::: Records to process

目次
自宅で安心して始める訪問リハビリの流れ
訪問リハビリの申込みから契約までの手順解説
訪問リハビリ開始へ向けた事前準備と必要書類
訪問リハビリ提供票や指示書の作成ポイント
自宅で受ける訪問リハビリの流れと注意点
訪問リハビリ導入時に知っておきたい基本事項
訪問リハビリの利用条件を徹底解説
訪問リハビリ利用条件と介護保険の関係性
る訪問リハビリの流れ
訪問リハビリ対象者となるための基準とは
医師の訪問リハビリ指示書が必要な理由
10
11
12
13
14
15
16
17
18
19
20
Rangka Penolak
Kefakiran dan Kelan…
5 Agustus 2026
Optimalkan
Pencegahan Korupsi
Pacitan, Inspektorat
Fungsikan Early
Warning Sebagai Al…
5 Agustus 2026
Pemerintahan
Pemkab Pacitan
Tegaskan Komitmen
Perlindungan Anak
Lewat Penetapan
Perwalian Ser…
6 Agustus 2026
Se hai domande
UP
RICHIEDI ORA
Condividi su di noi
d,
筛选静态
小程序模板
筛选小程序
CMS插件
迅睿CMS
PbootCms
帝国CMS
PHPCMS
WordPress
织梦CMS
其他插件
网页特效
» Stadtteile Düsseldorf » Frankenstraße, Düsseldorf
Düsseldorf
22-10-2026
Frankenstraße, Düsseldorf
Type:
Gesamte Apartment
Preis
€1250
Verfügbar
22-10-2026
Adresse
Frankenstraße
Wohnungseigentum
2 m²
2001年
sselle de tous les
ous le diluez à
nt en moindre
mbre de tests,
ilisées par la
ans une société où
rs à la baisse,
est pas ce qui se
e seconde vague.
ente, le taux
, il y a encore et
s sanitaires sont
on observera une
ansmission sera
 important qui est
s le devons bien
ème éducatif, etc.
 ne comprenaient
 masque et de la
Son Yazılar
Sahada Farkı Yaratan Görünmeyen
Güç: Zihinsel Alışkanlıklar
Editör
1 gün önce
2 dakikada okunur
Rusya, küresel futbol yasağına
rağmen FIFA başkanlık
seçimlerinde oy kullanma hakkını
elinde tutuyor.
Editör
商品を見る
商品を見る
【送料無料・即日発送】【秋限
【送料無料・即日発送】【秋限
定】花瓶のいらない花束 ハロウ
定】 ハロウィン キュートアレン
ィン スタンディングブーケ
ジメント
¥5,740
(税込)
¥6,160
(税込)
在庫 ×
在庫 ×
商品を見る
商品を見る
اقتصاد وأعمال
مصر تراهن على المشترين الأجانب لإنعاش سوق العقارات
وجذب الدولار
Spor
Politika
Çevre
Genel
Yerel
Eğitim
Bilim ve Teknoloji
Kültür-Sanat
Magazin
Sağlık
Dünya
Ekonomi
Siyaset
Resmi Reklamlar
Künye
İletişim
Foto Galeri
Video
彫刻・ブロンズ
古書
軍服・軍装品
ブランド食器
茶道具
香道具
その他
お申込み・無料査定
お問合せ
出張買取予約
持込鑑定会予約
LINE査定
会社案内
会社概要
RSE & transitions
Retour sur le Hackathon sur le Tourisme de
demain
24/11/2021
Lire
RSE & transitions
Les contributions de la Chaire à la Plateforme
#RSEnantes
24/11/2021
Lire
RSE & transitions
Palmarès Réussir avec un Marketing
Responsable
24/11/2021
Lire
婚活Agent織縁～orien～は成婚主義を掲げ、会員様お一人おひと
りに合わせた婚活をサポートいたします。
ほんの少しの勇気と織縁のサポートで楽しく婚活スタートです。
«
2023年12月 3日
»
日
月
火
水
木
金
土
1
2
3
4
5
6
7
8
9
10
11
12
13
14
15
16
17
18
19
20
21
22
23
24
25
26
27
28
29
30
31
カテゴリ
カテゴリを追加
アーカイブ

::::::

### [What to do]
What lines in the listing include the string "Pacitan"? Copy them out.

### [Written reply]
Pacitan, Inspektorat
Pemkab Pacitan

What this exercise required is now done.